Unless a woman has a compromised immune system, cervical cancer progresses very slowly and can be detected — and treated — long before it even has the potential to be life-threatening.
Cervical cancer used to be the leading cancer death among women in the U.S. With broader screening and treatment programs, the rates have fallen sharply. Yet, lack of access to screening and treatment services still results in thousands of unnecessary deaths. The Centers for Disease Control and Prevention (CDC) estimates that 12,795 women were diagnosed with cervical cancer in the U.S. in 2019 (the last year for which data are available); and 4,152 women died from cervical cancer.  Cervical cancer is more prevalent among women over age 30, and among American Indian and Alaska Native (10.8 per 100,000), Hispanic (9.6 per 100,000), and Black (8.8 per 100,000) women compared to White women (7.2 per 100,000) , possibly because of these communities’ lack of access to screening and treatment services, structural and institutional racism, and other contributing economic and social disparities.
The Role of HPV In Causing Cancer
According to the CDC, almost all cases of cervical cancer are caused by the human papillomavirus (HPV).
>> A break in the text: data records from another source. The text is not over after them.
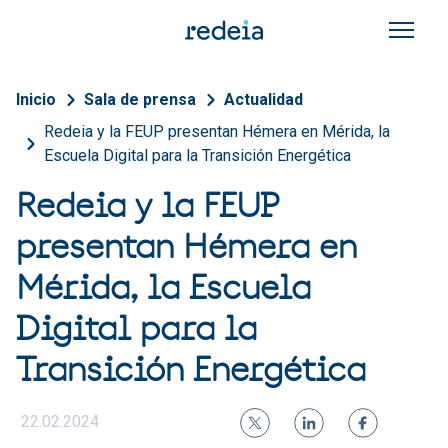
Pasar al contenido principal
Sobrescribir enlaces de a
Inicio
Sala de prensa
Actualidad
Redeia y la FEUP presentan Hémera en Mérida, la
Escuela Digital para la Transición Energética
Redeia y la FEUP
presentan Hémera en
Mérida, la Escuela
Digital para la
Transición Energética
22.02.2024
HPV is the most common sexually transmitted infection (STI) in the United States; it is so prevalent that the CDC states: “...almost every sexually active person will get HPV at some point if they don’t get vaccinated. .” In 2018, the CDC estimated that 43 million people were infected with HPV, plus an additional 13 million new infections.
HPV usually goes away on its own without causing any damage — and often without showing any symptoms. It is important to remember that the vast majority of HPV cases do not result in cancer. If it doesn’t clear, however, HPV infection can lead to warts or cancer in the genitals, mouth, or throat. There are more than 200 types of HPV, but just two types (16 and 18) are believed to cause most 70%of all cervical cancer cases. (See below for information on the HPV vaccines.)
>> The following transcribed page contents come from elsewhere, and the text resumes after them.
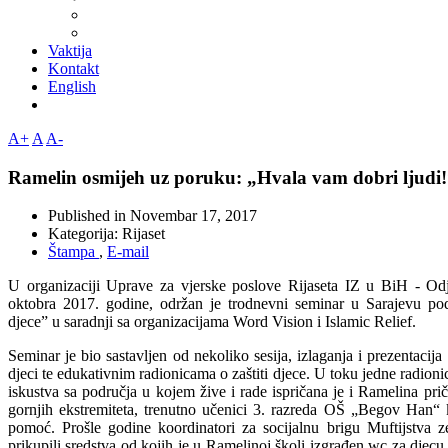
Vaktija
Kontakt
English
A+
A
A-
Ramelin osmijeh uz poruku: „Hvala vam dobri ljudi
Published in
Novembar 17, 2017
Kategorija:
Rijaset
Štampa
,
E-mail
U organizaciji Uprave za vjerske poslove Rijaseta IZ u BiH - Odj
oktobra 2017. godine, održan je trodnevni seminar u Sarajevu po
djece” u saradnji sa organizacijama Word Vision i Islamic Relief.
Seminar je bio sastavljen od nekoliko sesija, izlaganja i prezentaci
djeci te edukativnim radionicama o zaštiti djece. U toku jedne radioni
iskustva sa područja u kojem žive i rade ispričana je i Ramelina pri
gornjih ekstremiteta, trenutno učenici 3. razreda OŠ „Begov Han“ 
pomoć. Prošle godine koordinatori za socijalnu brigu Muftijstva 
prikupili sredstva od kojih je u Ramelinoj školi izgrađen wc za djec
Other Risk Factors for Cervical Cancer
Along with having an HPV infection, there are some things that increase a woman’s risk for developing cervical cancer:[5,7]
- Childbirth at a young age: Giving birth to one’s first child before age 17 increases the risk of cervical cancer.
- Diet: Not consuming enough fruits and vegetables puts you at higher risk for cervical cancer.
- Family history: If your mother or sister had cervical cancer, your risk is higher.
- HIV: Having HIV (or another condition that weakens the immune system) can make it hard for the body to fight off HPV infection.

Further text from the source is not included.